January 23, 2012 § Leave a comment

I feel happy.

I feel comfortable and at ease.

I feel different.

And for possibly, one of the first times in my life, I feel like everything is falling into place. Like this is where I am supposed to be, and this is what I’m supposed to be doing.

Falling in love every day.

And I feel so blessed. To know that I love and that I am loved. To know that I have a family now, that is separate from the one that I was given. To know that I am finally happy.

I am lucky.

I am thankful.

I am deserving.

Twenty Eleven.

January 14, 2012 § Leave a comment

In 2011, I stopped trying to bend and manipulate myself into these molds that people were making for me. With that, came some heart break, some fear, and some self exploration. Oh, and some disappointments. Because I suppose that making myself into the kind of person that I wanted to become, meant having certain expectations for the people around me. Meant believing that I was surrounding myself with the most positive of people. The kind of people that would treat me the way that I became so deserving of.

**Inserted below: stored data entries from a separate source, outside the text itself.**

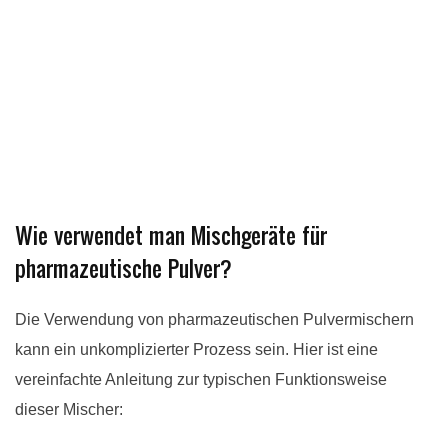
Wie verwendet man Mischgeräte für
pharmazeutische Pulver?
Die Verwendung von pharmazeutischen Pulvermischern
kann ein unkomplizierter Prozess sein. Hier ist eine
vereinfachte Anleitung zur typischen Funktionsweise
dieser Mischer:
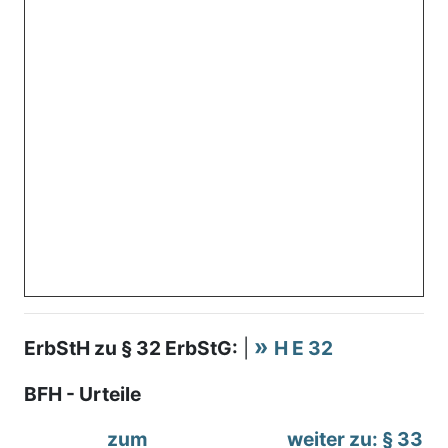
ErbStH zu § 32 ErbStG:
|
H E 32
BFH - Urteile
zum
weiter zu: § 33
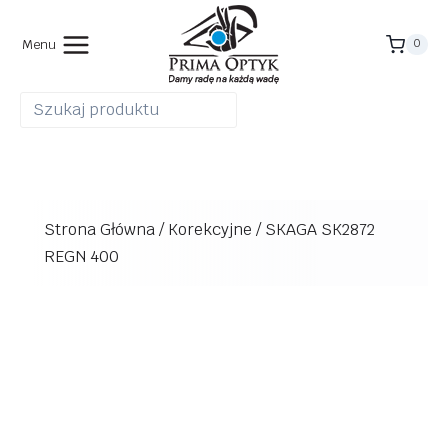
Przejdź
do
Menu
0
treści
Strona Główna
/
Korekcyjne
/
SKAGA SK2872
REGN 400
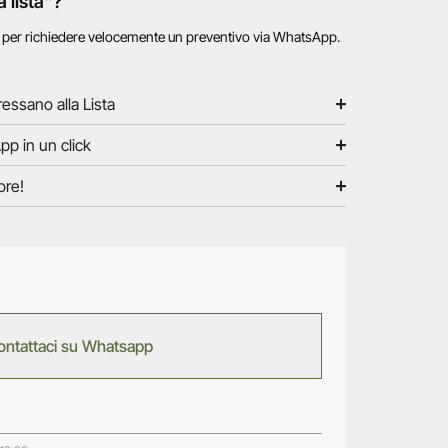
a lista"?
o per richiedere velocemente un preventivo via WhatsApp.
ressano alla Lista
pp in un click
ore!
ontattaci su Whatsapp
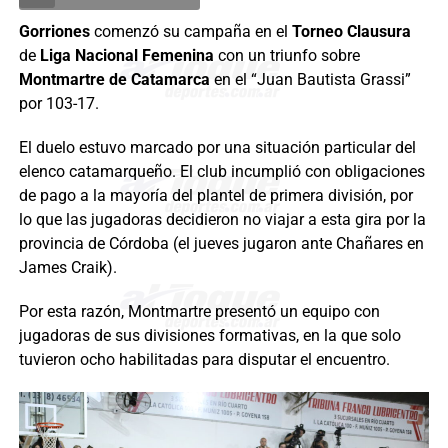
Gorriones
comenzó su campaña en el
Torneo Clausura
de
Liga Nacional Femenina
con un triunfo sobre
Montmartre de Catamarca
en el “Juan Bautista Grassi”
por 103-17.
El duelo estuvo marcado por una situación particular del
elenco catamarqueño. El club incumplió con obligaciones
de pago a la mayoría del plantel de primera división, por
lo que las jugadoras decidieron no viajar a esta gira por la
provincia de Córdoba (el jueves jugaron ante Chañares en
James Craik).
Por esta razón, Montmartre presentó un equipo con
jugadoras de sus divisiones formativas, en la que solo
tuvieron ocho habilitadas para disputar el encuentro.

But things never work out that way. You love people so much that making excuses for them, becomes second nature. And there comes a point when you don’t even realize that you are doing that, at all. When your heart disconnects from your mind, and you’re left oblivious of the way that you truly feel.

I’ve felt betrayed. I’ve felt heart break that follows me around the world. I’ve felt worried that I wasn’t enough for someone else.

That I wasn’t good enough.

But then I started looking around. At the way that I make people feel. At the lies that I refuse to tell, and the love that I so easily give away. And I realized that it doesn’t really matter what other people think. Because I look at myself in the mirror every single day, and I see such a beautiful woman. No longer a scared, unimportant, little girl. A woman. And she is the best person that I could ever have hoped to become.

I’m proud of who I am. I’m deliriously happy with the things that I am going to accomplish. And I don’t need anything else. Because eventually, the people in your life, stop trying to impress you. They forget about the romance. They forget about what made you fall in love with them, as a person, in the first place. Eventually, they become resigned in the fact that you will love them.

And being the person that I am, I will love them. I will believe in them. I will support them and show them everything I see.

That is what makes me so beautiful.

That is what keeps me alive.

Goodbye 2011.

January 1, 2012 § Leave a comment

I don’t regret anything about 2011. I don’t believe in regrets. But this year did teach me to be so thankful to the people that stuck around. And to be appreciative to all the love and opportunity that has been given to me. And although sometimes I wish I would have been better to people in my past, if I were, maybe I wouldn’t be sitting here today. At this computer. So many miles away from everything I know.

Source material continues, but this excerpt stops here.